The new Xeon 5160, a.k.a. Woodcrest, is making it very hard for Sun to compete on price/performance: four Woodcrest cores are about twice as fast as the 8 core T1. It is interesting to note that the simple T1 core is almost doing as much work per cycle as the massive Opteron. It has twice as many cores, but they are running at half the clockspeed of the Opteron and offering - on average - only 13% lower performance. If we compare the fastest Opteron (2.6 GHz Dual core) with the fastest T1 (1.2 GHz), this proportion shouldn't change much. So a simple 1-way core with 4 threads can do as much work as pretty complex 3-way core with one thread. However, the Woodcrest CPU does not only perform better per clock, it also reaches a 3 GHz clock. Intel beats Sun here in their home territory.

AMD is also in quite a bit of trouble too. If we extrapolate our 2.4 and 2.2 GHz numbers, an Opteron at 3 GHz would still be about 25% slower than our Woodcrest at 3 GHz. Impressive!



MySQL Configuration

We spent weeks on tweaking our MySQL database to the maximum. The results were encouraging: performance was up to 3 times higher on our Opteron machines than out of the box. On the Sun machine, the results were even more impressive, especially when we started using MySQL 5.0. MySQL 5 runs horribly slow on the T1 out of the box, but we got up to 5 times more performance out of our T2000 server after getting some excellent tweaking tips from Peter Zaitsev (MySQL) and Luojia Chen (Sun).

All testing was done with InnoDB as our storage engine in MySQL 5.0.21. We optimized for a server with 4 GB of RAM. Here is our MySQL configuration:

[mysqld]
port3306
socket= /tmp/mysql.sock
skip-locking
key_buffer = 1G
max_allowed_packet = 1M
table_cache = 1024
sort_buffer_size = 2M
read_buffer_size = 2M
read_rnd_buffer_size = 8M
thread_cache = 125
max_user_connections = 450
max_connections = 450
thread_concurrency = 16

The "query cache" was off, as we wanted to test worst case performance. Our test database is still the same as in previous articles, about 1GB in size. The workload consists of more than 90% selects, thus this is mostly a "read intensive" workload.

MySQL Results

All numbers are expressed in queries per second.
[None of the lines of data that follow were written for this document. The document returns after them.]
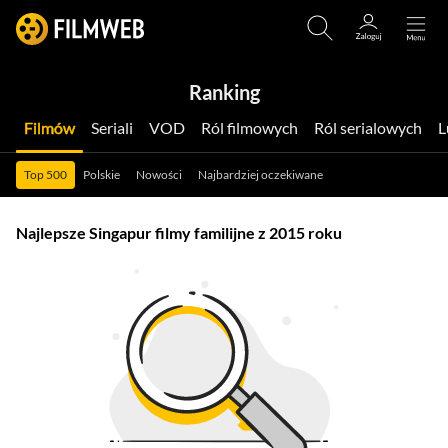
Ranking
Filmów
Seriali
VOD
Ról filmowych
Ról serialowych
Top 500
Polskie
Nowości
Najbardziej oczekiwane
Najlepsze Singapur filmy familijne z 2015 roku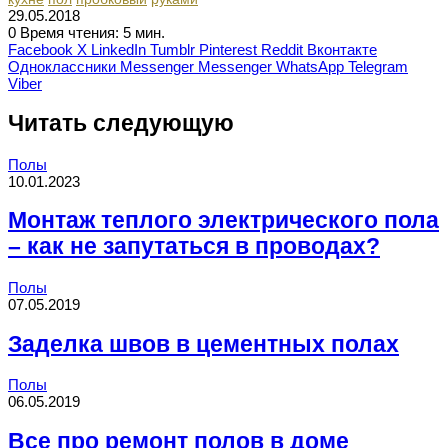
29.05.2018
0
Время чтения: 5 мин.
Facebook
X
LinkedIn
Tumblr
Pinterest
Reddit
Вконтакте
Одноклассники
Messenger
Messenger
WhatsApp
Telegram
Viber
Читать следующую
Полы
10.01.2023
Монтаж теплого электрического пола
– как не запутаться в проводах?
Полы
07.05.2019
Заделка швов в цементных полах
Полы
06.05.2019
Все про ремонт полов в доме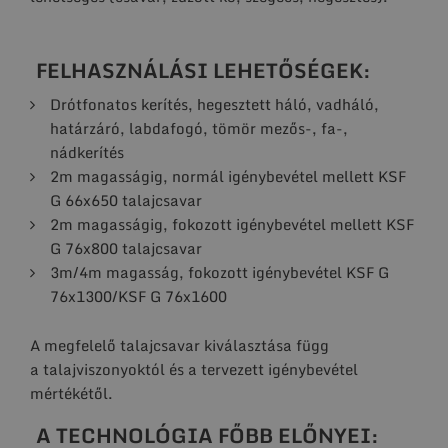
FELHASZNÁLÁSI LEHETŐSÉGEK:
Drótfonatos kerítés, hegesztett háló, vadháló,
határzáró, labdafogó, tömör mezős-, fa-,
nádkerítés
2m magasságig, normál igénybevétel mellett KSF
G 66x650 talajcsavar
2m magasságig, fokozott igénybevétel mellett KSF
G 76x800 talajcsavar
3m/4m magasság, fokozott igénybevétel KSF G
76x1300/KSF G 76x1600
A megfelelő talajcsavar kiválasztása függ
a talajviszonyoktól és a tervezett igénybevétel
mértékétől.
A TECHNOLÓGIA FŐBB ELŐNYEI: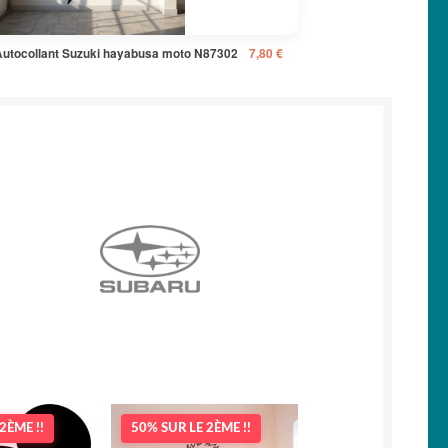
Autocollant Suzuki hayabusa moto N87302
7,80
€
2ÈME !!
50% SUR LE 2ÈME !!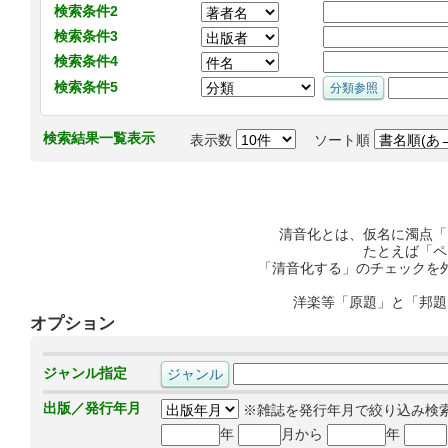
検索条件2
検索条件3
検索条件4
検索条件5
検索結果一覧表示
表示数
ソート順
清音化とは、仮名に濁点「
たとえば「ペ
「清音化する」のチェックを
洋楽等「原題」と「邦題
オプション
ジャンル指定
出版／発行年月
※雑誌を発行年月で絞り込み検
年
月から
年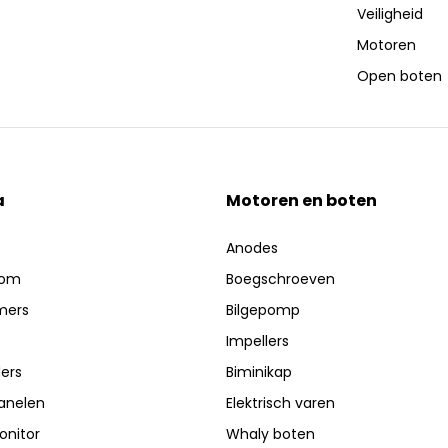
Veiligheid
Motoren
Open boten
a
Motoren en boten
Anodes
oom
Boegschroeven
mers
Bilgepomp
Impellers
ers
Biminikap
anelen
Elektrisch varen
nitor
Whaly boten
Notice that the T1 needs about 20-30 MySQL threads to run at full speed; this is clearly a result of it's 8 core "4 thread Gatling gun core" architecture. It must also be noted that the out-of-the box MySQL performance is simply horrible, about 4-5 times lower than the well optimized numbers you see above. There is no escaping the face that you must take the time to read Sun's tunings tips well.
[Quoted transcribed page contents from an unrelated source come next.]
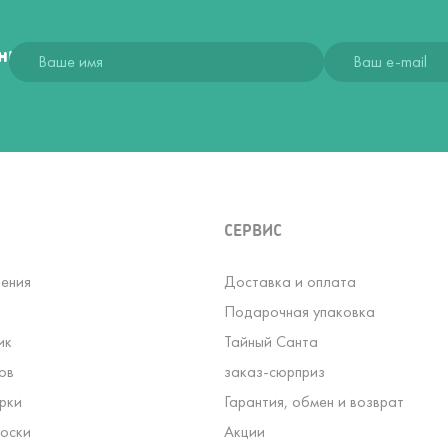
ния
СЕРВИС
ения
Доставка и оплата
Подарочная упаковка
ик
Тайный Санта
ов
заказ-сюрприз
рки
Гарантия, обмен и возврат
оски
Акции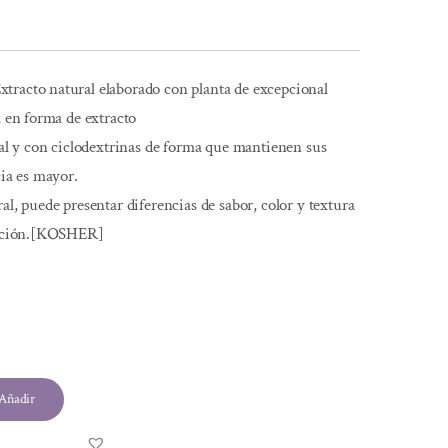
tracto natural elaborado con planta de excepcional
a en forma de extracto
etal y con ciclodextrinas de forma que mantienen sus
cia es mayor.
al, puede presentar diferencias de sabor, color y textura
icación.[KOSHER]
Añadir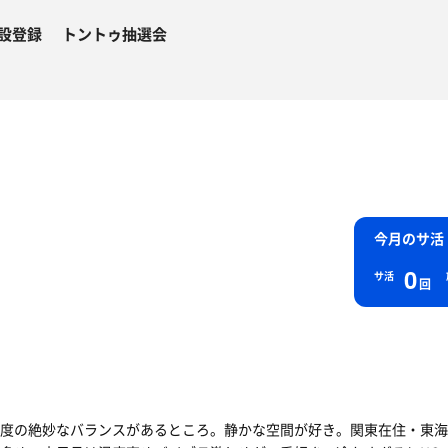
設登録
トントゥ抽選会
今月のサ活
0
サ活
回
度の絶妙なバランスがあるところ。静かな空間が好き。関東在住・東海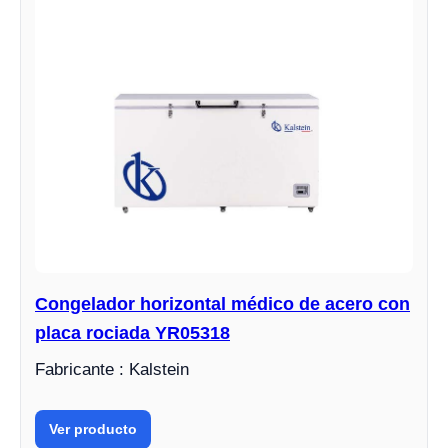
Congelador horizontal médico de acero con
placa rociada YR05318
Fabricante : Kalstein
Ver producto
Once you do, the 1 GHz T1 is capable of performing like an Opteron 2.2 GHz, which is pretty amazing. Kudos to Luojia Chen and Peter Zaitsev for a job well done. While the old Xeon which consumed 4 times more power than the T1 to give the same performance looked pretty silly, the new Xeon 5160 easily outperforms the T1. The performance/Watt title will probably go to the low power Woodcrest versions, which we haven't tested yet.

Let us see what a single dual-core Woodcrest can do versus a dual-core Opteron and quad-core Sun T1.



As we were testing with only two cores, we brought back the Dual Xeon Irwindale for the test. We did a few extra tests on this platform as we also had the older Nocona platform in the labs. The additional 1MB cache of Irwindale improved our benchmark numbers by 7-8%, which is quite impressive. Our time investment in tweaking our MySQL database also made the caches and memory system more important. Finally, Hyper-Threading still doesn't pay off in MySQL: we noticed a small slowdown of about 7%.



MySQL Results: Scaling

Back to our main subject, our astute readers have probably already noticed a weird anomaly. Let us analyze this further. If you look closely at both our measurements, Quad-core and Dual-core x86, you'll notice that the scaling is negative. To make it more clear, we made an average of all concurrency numbers from 5 and higher.

MySQL Linux (Queries/s)
	Sun T1 4/8 cores 1 GHz	MSI K2-102A2M Opteron 275	Xeon 5160 Woodcrest 3 GHz	MSI K2-102A2M Opteron 280
Average Dual-core (T1: quad-core)	362	749	996	805
Average Quad-core (T1: octal-core)	433	590	904	622
Speedup Dual to Quad	20%	-21%	-9%	-23%

This is nothing short of amazing. It seems like an anomaly, but this is not the case. These benchmarks have been checked, verified and checked again. They are accurate. The x86 cores running on Linux perform better with two cores than with four cores, but the T1 running Solaris actually improves performance going from 4 to 8 cores.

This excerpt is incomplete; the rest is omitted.